Find the string "Bomb" in the records. Copy every line it appears in.

Top of EXTRACTED MATERIAL

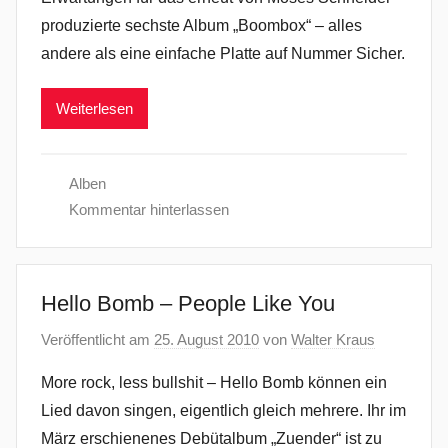
produzierte sechste Album „Boombox“ – alles
andere als eine einfache Platte auf Nummer Sicher.
Weiterlesen
Alben
Kommentar hinterlassen
Hello Bomb – People Like You
Veröffentlicht am
25. August 2010
von
Walter Kraus
More rock, less bullshit – Hello Bomb können ein
Lied davon singen, eigentlich gleich mehrere. Ihr im
März erschienenes Debütalbum „Zuender“ ist zu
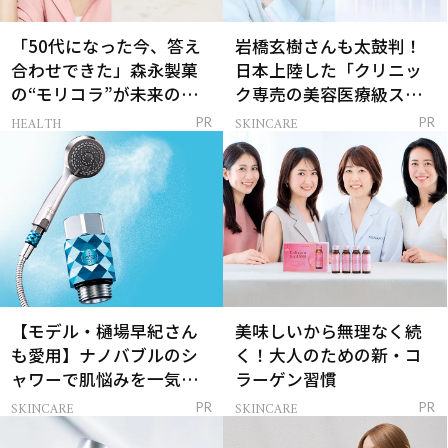
「50代になった今、答え
岩橋玄樹さんも太鼓判！
合わせできた」森永製菓
日本上陸した「クリニッ
の“モリコラ”が未来のキ
ク専売の美容医療級スキ
レイを連れてくる！
ンケア」
HEALTH
SKINCARE
PR
PR
【モデル・樋場早紀さん
美味しいから無理なく続
も愛用】ナノバブルのシ
く！大人のための新・コ
ャワーで肌悩みを一気に
ラーゲン習慣
解決
SKINCARE
SKINCARE
PR
PR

Bottom of EXTRACTED MATERIAL

OUTPUT OF THE TASK ▸
Hello Bomb – People Like You
More rock, less bullshit – Hello Bomb können ein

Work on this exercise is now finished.